Each component of TANGO is self-contained service component implemented with container technology. The component interacts with other component via REST APIs as depicted in the following image;
The TANGO framework aims to deploy and load ready-to-use deep learning models for the specific vision task (classification, object detection, or instance segmentation) onto the user's target devices by automatically constructing and training deep learning models without the help of experts or with minimal knowledge on usage on TANGO. To this end, data preparation, neural network model creation, and optimization for target device can be accomplished within TANGO framework.
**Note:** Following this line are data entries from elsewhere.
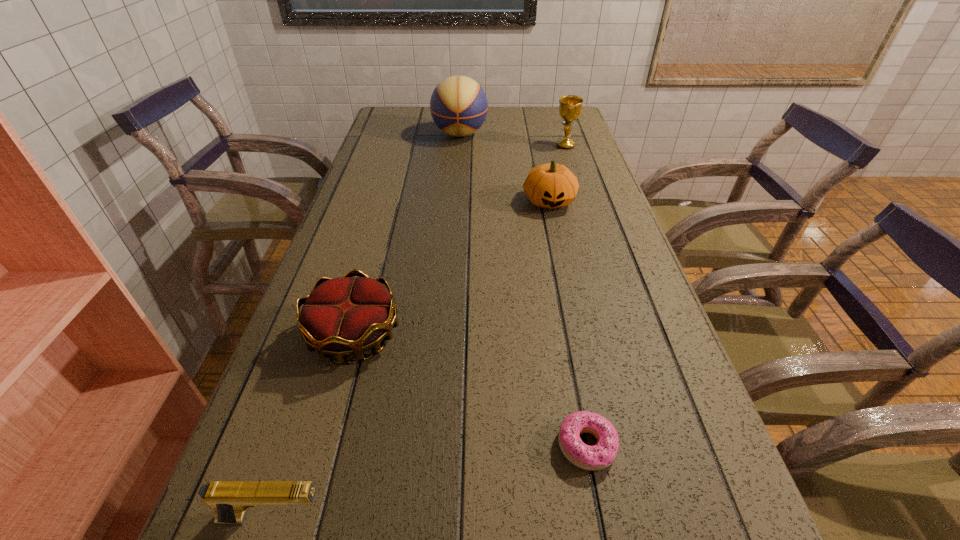 I want to click on free space at the left edge of the desktop, so click(299, 463).

The image size is (960, 540). I want to click on free space at the right edge, so click(x=573, y=256).

Locate an element on the screen. vacant space in between the basketball and the fourth nearest object is located at coordinates (505, 167).

Image resolution: width=960 pixels, height=540 pixels. Identify the location of vacant area that lies between the nearest object and the second tallest object. (420, 332).

Where is `blank region between the shortest object and the chalice`? blank region between the shortest object and the chalice is located at coordinates (576, 295).

Find the location of a particular element. vacant space in between the fifth shortest object and the pistol is located at coordinates (420, 332).

Where is `vacant area between the shortest object and the crown`? This screenshot has width=960, height=540. vacant area between the shortest object and the crown is located at coordinates (470, 390).

Identify the location of empty location between the nearest object and the shortest object. (430, 482).

The height and width of the screenshot is (540, 960). Find the location of `free point between the crown and the nearest object`. free point between the crown and the nearest object is located at coordinates (314, 427).

You are a GUI agent. You are given a task and a screenshot of the screen. Output one action in this format:
    pyautogui.click(x=<x>, y=<y>)
    Task: Click on the vacant space that's between the fifth farthest object and the crown
    This screenshot has height=540, width=960.
    Given the screenshot: What is the action you would take?
    pyautogui.click(x=470, y=390) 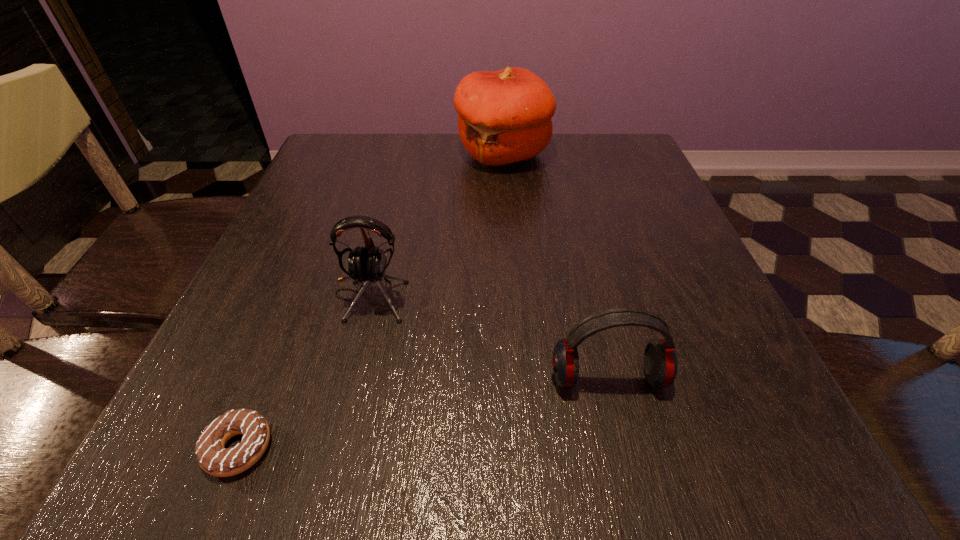 Find the location of a particular element. The image size is (960, 540). pumpkin is located at coordinates (504, 117).

Where is `the tallest object`? The image size is (960, 540). the tallest object is located at coordinates (504, 117).

Find the location of a particular element. Image resolution: width=960 pixels, height=540 pixels. the taller earphone is located at coordinates (368, 264).

At what (x,y) coordinates should I click in order to perform the action: click on the third shortest object. Please return your answer as a coordinate pair (x, y). This screenshot has width=960, height=540. Looking at the image, I should click on (368, 264).

I want to click on the shorter earphone, so click(x=660, y=362).

Locate an element on the screen. the third farthest object is located at coordinates (660, 362).

The width and height of the screenshot is (960, 540). I want to click on doughnut, so click(x=213, y=458).

Find the location of a particular element. This screenshot has height=540, width=960. the leftmost object is located at coordinates (213, 458).

Locate an element on the screen. Image resolution: width=960 pixels, height=540 pixels. free space located 0.280m on the front of the farthest object is located at coordinates (511, 260).

The image size is (960, 540). In order to click on vacant point located on the right of the second object from left to right in this screenshot , I will do `click(442, 295)`. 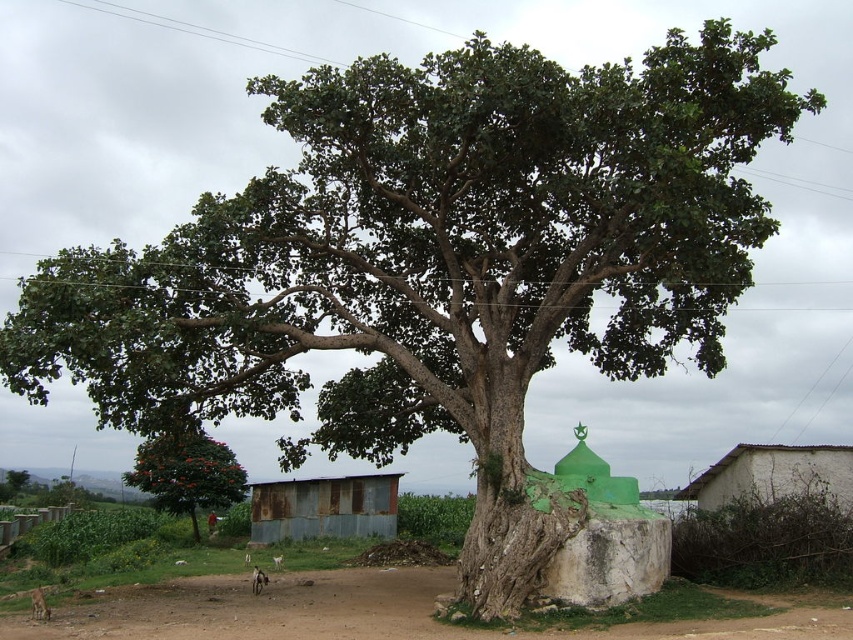 Question: Which object is closer to the camera taking this photo?

Choices:
 (A) green leafy tree at lower left
 (B) rusty metal hut at lower center
 (C) white stucco hut at lower right
 (D) brown dirt field at lower center

Answer: (D)

Question: Does brown dirt field at lower center appear over white stucco hut at lower right?

Choices:
 (A) yes
 (B) no

Answer: (B)

Question: Does brown dirt field at lower center appear over white stucco hut at lower right?

Choices:
 (A) yes
 (B) no

Answer: (B)

Question: Is brown dirt field at lower center smaller than white stucco hut at lower right?

Choices:
 (A) no
 (B) yes

Answer: (A)

Question: Which of these objects is positioned closest to the white stucco hut at lower right?

Choices:
 (A) rusty metal hut at lower center
 (B) brown dirt field at lower center

Answer: (B)

Question: Which of these objects is positioned closest to the white stucco hut at lower right?

Choices:
 (A) green leafy tree at lower left
 (B) brown dirt field at lower center

Answer: (B) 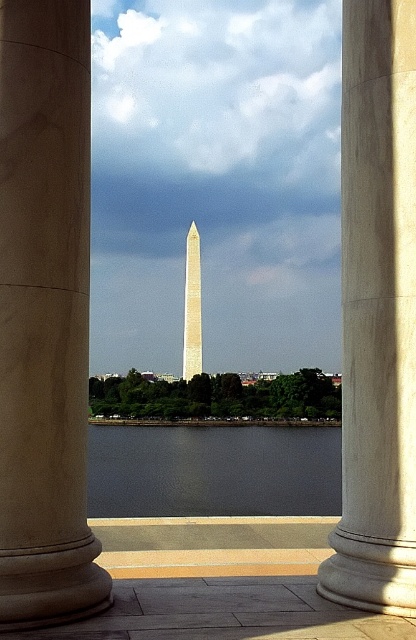 You are standing in front of the beige marble column at center and want to take a photo of the Washington Monument through the columns. If your camera is 5 meters away from you, will it be close enough to capture the scene through the columns?

The beige marble column at center and camera are 5.13 meters apart, so the camera is slightly farther than 5 meters away. Therefore, it will not be close enough to capture the scene through the columns.

You are a tour guide explaining the view from the columns to a visitor. The visitor asks how far apart the dark gray water at center and the white polished stone tower at center are. What do you tell them?

The dark gray water at center and the white polished stone tower at center are 43.22 meters apart.

Consider the image. You are standing in front of the two columns and want to take a photo of the Washington Monument. Which object in the scene takes up more area in the photo, the beige stone column at center or the dark gray water at center?

The dark gray water at center takes up more area in the photo than the beige stone column at center because the beige stone column at center occupies less space than dark gray water at center. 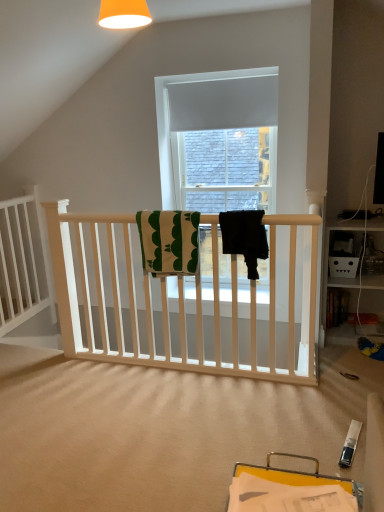 Question: Is there a large distance between black fabric towel at center, the second beach towel in the left-to-right sequence, and green and white textured towel at center, marked as the 1th beach towel in a left-to-right arrangement?

Choices:
 (A) yes
 (B) no

Answer: (B)

Question: Does black fabric towel at center, the second beach towel in the left-to-right sequence, lie behind green and white textured towel at center, marked as the 1th beach towel in a left-to-right arrangement?

Choices:
 (A) no
 (B) yes

Answer: (A)

Question: Does black fabric towel at center, the 1th beach towel from the right, have a greater width compared to green and white textured towel at center, the second beach towel when ordered from right to left?

Choices:
 (A) yes
 (B) no

Answer: (A)

Question: From the image's perspective, is black fabric towel at center, the second beach towel in the left-to-right sequence, on top of green and white textured towel at center, marked as the 1th beach towel in a left-to-right arrangement?

Choices:
 (A) no
 (B) yes

Answer: (B)

Question: Is black fabric towel at center, the 1th beach towel from the right, next to green and white textured towel at center, the second beach towel when ordered from right to left, and touching it?

Choices:
 (A) no
 (B) yes

Answer: (A)

Question: From the image's perspective, relative to black fabric towel at center, the 1th beach towel from the right, is white wooden bed frame at left above or below?

Choices:
 (A) below
 (B) above

Answer: (A)

Question: Is white wooden bed frame at left situated inside black fabric towel at center, the second beach towel in the left-to-right sequence, or outside?

Choices:
 (A) outside
 (B) inside

Answer: (A)

Question: Is white wooden bed frame at left wider or thinner than black fabric towel at center, the second beach towel in the left-to-right sequence?

Choices:
 (A) wide
 (B) thin

Answer: (B)

Question: Is white wooden bed frame at left bigger or smaller than black fabric towel at center, the second beach towel in the left-to-right sequence?

Choices:
 (A) small
 (B) big

Answer: (B)

Question: Is green and white textured towel at center, marked as the 1th beach towel in a left-to-right arrangement, taller or shorter than white wooden bed frame at left?

Choices:
 (A) tall
 (B) short

Answer: (B)

Question: From a real-world perspective, relative to white wooden bed frame at left, is green and white textured towel at center, the second beach towel when ordered from right to left, vertically above or below?

Choices:
 (A) above
 (B) below

Answer: (A)

Question: Does point (142, 236) appear closer or farther from the camera than point (0, 262)?

Choices:
 (A) farther
 (B) closer

Answer: (B)

Question: Visually, is green and white textured towel at center, marked as the 1th beach towel in a left-to-right arrangement, positioned to the left or to the right of white wooden bed frame at left?

Choices:
 (A) right
 (B) left

Answer: (A)

Question: Is black fabric towel at center, the second beach towel in the left-to-right sequence, spatially inside green and white textured towel at center, marked as the 1th beach towel in a left-to-right arrangement, or outside of it?

Choices:
 (A) inside
 (B) outside

Answer: (B)

Question: In terms of width, does black fabric towel at center, the 1th beach towel from the right, look wider or thinner when compared to green and white textured towel at center, the second beach towel when ordered from right to left?

Choices:
 (A) thin
 (B) wide

Answer: (B) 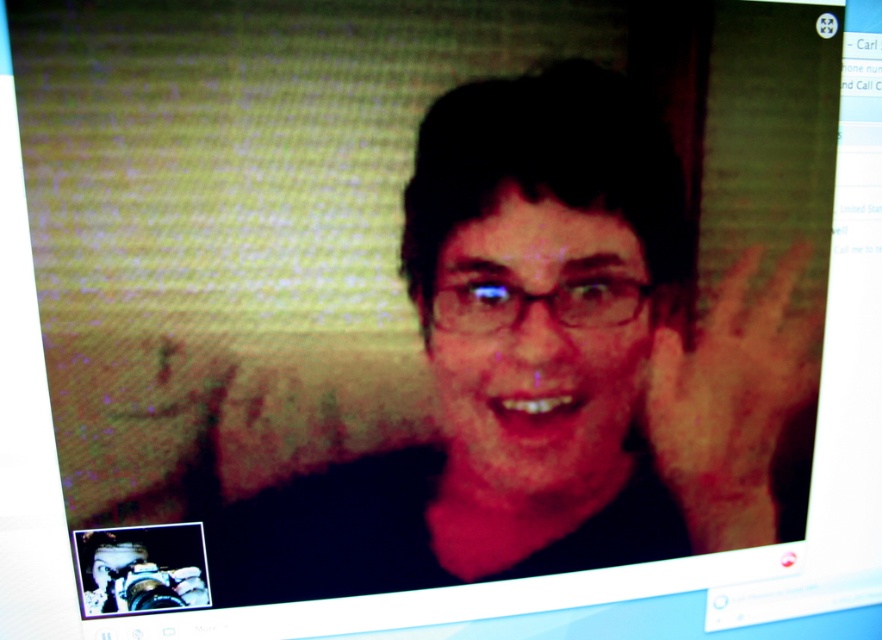 Question: Is matte black face at center wider than brown skin at right?

Choices:
 (A) no
 (B) yes

Answer: (B)

Question: Is matte black face at center positioned behind brown skin at right?

Choices:
 (A) yes
 (B) no

Answer: (B)

Question: Does matte black face at center have a greater width compared to brown skin at right?

Choices:
 (A) no
 (B) yes

Answer: (B)

Question: Which object is farther from the camera taking this photo?

Choices:
 (A) brown skin at right
 (B) matte black face at center

Answer: (A) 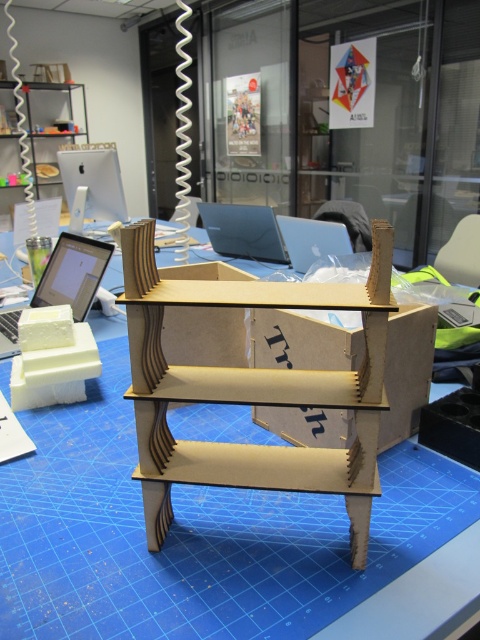 Who is higher up, wooden shelf at center or satin black laptop at center?

satin black laptop at center is above.

Does wooden shelf at center appear under satin black laptop at center?

Correct, wooden shelf at center is located below satin black laptop at center.

Which is behind, point (460, 493) or point (208, 214)?

The point (208, 214) is behind.

Where is `wooden shelf at center`? The width and height of the screenshot is (480, 640). wooden shelf at center is located at coordinates (212, 540).

Can you confirm if wooden shelf at center is positioned below satin silver laptop at center?

Correct, wooden shelf at center is located below satin silver laptop at center.

Is point (211, 412) farther from viewer compared to point (325, 230)?

No.

Between point (295, 621) and point (300, 257), which one is positioned in front?

Positioned in front is point (295, 621).

The image size is (480, 640). I want to click on wooden shelf at center, so click(212, 540).

Is wooden shelf at center further to the viewer compared to white plastic computer at upper left?

No.

Does wooden shelf at center have a smaller size compared to white plastic computer at upper left?

Actually, wooden shelf at center might be larger than white plastic computer at upper left.

Does point (387, 376) come closer to viewer compared to point (75, 163)?

That is True.

Identify the location of wooden shelf at center. The width and height of the screenshot is (480, 640). (212, 540).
Data preparation consists of two main processes. First, you need to take or collect images (raw data) in various situations suitable for the given vision task. Then, collected row data should be annotated to be used for training of depp learning models. The latter process is very labor intensive and takes a lot of manpower and time. TANGO's labeling tool is a Web-based GUI tool that enables the users easily perform annotation on raw data. The user can load local raw data by just drag and drop style, perform class labeling, bounding box annotation, polygon annotation, etc. according to the specific task, and then save them.
Before applying automation techniques such as NAS and HPO, reducing the search space or limiting it to a specific neural network variation is very important in terms of the efficiency of automatic neural network generation. In the TANGO framework, it was named Base Model Selection and was assigned a role of recommending an appropriate neural network among existing well-known neural networks, so called SOTA model.
Currently, TANGO selects a base model according to dedicated rules with the number of class and the size of GPU memeory as following.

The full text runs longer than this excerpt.